Learning-based compression of visual objects for smart surveillance
Learning-based compression of visual objects for smart surveillance, Proc International Conference on Image Processing Theory, Tools and Applications IPTA, Salzburg, Austria, Vol. , pp. - , April, 2022.
Digital Object Identifier: 10.1109/IPTA54936.2022.9784147
Advanced video applications in smart environments (e.g., smart cities) bring different challenges associated with increasingly intelligent systems and demanding requirements in emerging fields such as urban surveillance, computer vision in industry, medicine and others. As a consequence, a huge amount of visual data is captured to be analyzed by task-algorithm driven machines. In this context, this paper proposes an efficient learning-based approach to compress relevant visual objects, captured in surveillance contexts and delivered for machine vision processing. An object-based compression scheme is devised, comprising multiple autoencoders, each one optimised to produce an efficient latent representation of a corresponding object class.
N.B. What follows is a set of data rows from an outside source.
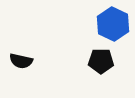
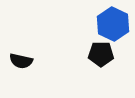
black pentagon: moved 7 px up
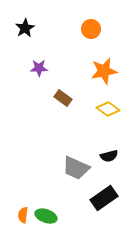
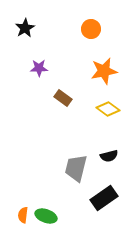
gray trapezoid: rotated 80 degrees clockwise
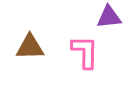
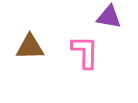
purple triangle: rotated 16 degrees clockwise
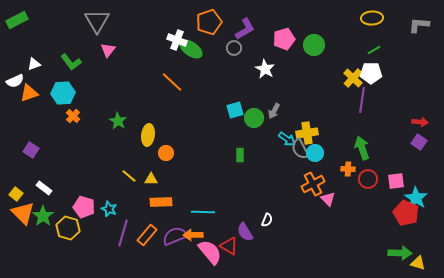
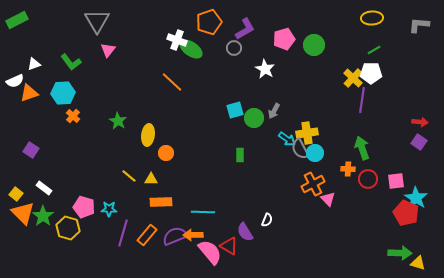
cyan star at (109, 209): rotated 21 degrees counterclockwise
The performance of the proposed approach is evaluated with two types of visual objects: persons and faces and two task-algorithms: class identification and object recognition, besides traditional image quality metrics like PSNR and VMAF. In comparison with the Versatile Video Coding (VVC) standard, the proposed approach achieves significantly better coding efficiency than the VVC, e.g., up to 46.7% BD-rate reduction. The accuracy of the machine vision tasks is also significantly higher when performed over visual objects compressed with the proposed scheme in comparison with the same tasks performed over the same visual objects compressed with the VVC. These results demonstrate that the learning-based approach proposed in this paper is a more efficient solution for compression of visual objects than standard encoding.